ブログや本で綴った相談内容と回答は、ほとんどがそうしてできた内容です。「親から殴られる」「友だちに貸したお金が返ってこない」「妊娠した・させた」などさまざまです。定期訪問のいいところは、相談したい子が足を運んでくれることです。でも、自ら来てくれる子ばかりじゃない。まずは一緒に遊び、子どもたちの雑談に混ぜてもらいます。そうやって、顔見知りの大人として受け入れられてようやく、「実はさ……」と話してもらえることが多いです。
ジャンプに「麻雀部」が誕生!
▲ジャンプ長崎に訪問する山下弁護士
ジャンプに来る高校生から「麻雀部を立ち上げたい」という話があり、応援する職員もいましたが、ほかの職員の一人からは「未成年者の麻雀店の出入りは禁止されているのに、公立の施設で認めていいの?」という意見が出たんです。

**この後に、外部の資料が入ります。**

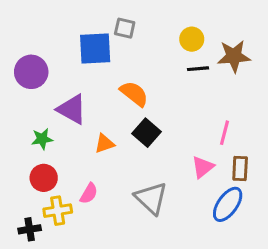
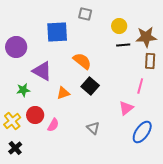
gray square: (125, 28) -> (85, 14), moved
brown rectangle: (240, 169) -> (150, 61), moved
red circle: (44, 178) -> (35, 115), moved
gray triangle: (151, 198) -> (93, 128), size x0.6
yellow cross: (58, 211) -> (12, 121), moved, turned -30
black cross: (30, 229) -> (15, 148), turned -32

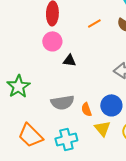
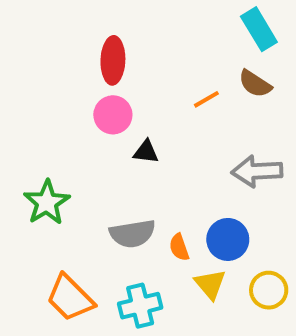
orange line: (94, 23) -> (206, 99), moved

子どもたちと職員たちで話し合いを持つことになり、私も弁護士の立場から助言しました。議論の場で子どもたちは、麻雀は駄目だとされる理由が「賭博につながるから」とした上で、①賭博が問題であって、麻雀というゲーム自体に問題はないこと、②麻雀部がある高校が存在し、全国大会も開催されていること、③ゲーム会社の麻雀ソフトに年齢制限がないこと、を資料にまとめてきたんです。
そうした声に耳を傾けた結果、「部員は高校生以上とする」などのルールを設けて麻雀部を運用しようということになりました。しっかり主張と立証を重ねた弁護士のような子どもたち、子どもの意思を尊重し丁寧に対話を重ねた大人に、私はとても感動しました。
子どもの声を聞くのと、御用聞きになるのは違います。「子どもの意見表明権」について講演で話すと「子どもの言ったとおりに従わなきゃいけないのか」という質問が出ます。もちろん、子どもの最善の利益のために、最終的には大人が子どもの意見と違う判断をしなければならない場面もあります。それでも、単に大人の言うとおりに子どもを従わせるのではなく、きちんと子どもの意見を聞き、理由を説明し、話し合うというプロセスが大切です。ジャンプはこのプロセスを踏んで運営されている施設で、児童館はそれができる場所だと私は思います。
児童館は「人権保障」の最前線
▲坪井節子弁護士の本「お芝居から生まれた子どもシェルター」明石書店 刊
弁護士になりたての頃、子どもの人権保護や子どもシェルター設立に尽力されている坪井節子弁護士の「『あなたは、ひとりぼっちじゃない』というのが、人権の柱の一つ」という言葉にふれました。子どもを守る弁護士になるために頑張ってきたけれど、大学の法学部の授業では、人権についてそのように学んだことは一度もなかったので、衝撃を受けました。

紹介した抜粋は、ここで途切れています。